__Work to complete__: The listing is to be transcribed in full, with its images left out.

__Source data__:
Segment Open
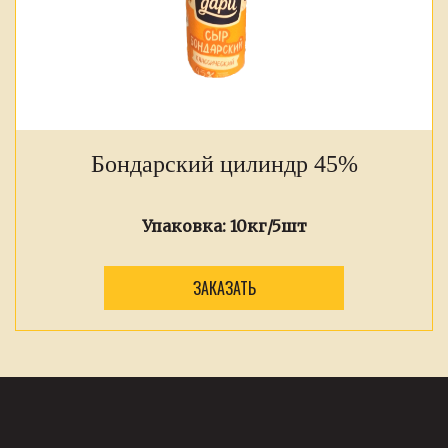
Бондарский цилиндр 45%
Упаковка:
10кг/5шт
ЗАКАЗАТЬ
Segment Closed
__Task output__:
Бондарский цилиндр 45%
Упаковка:
10кг/5шт
ЗАКАЗАТЬ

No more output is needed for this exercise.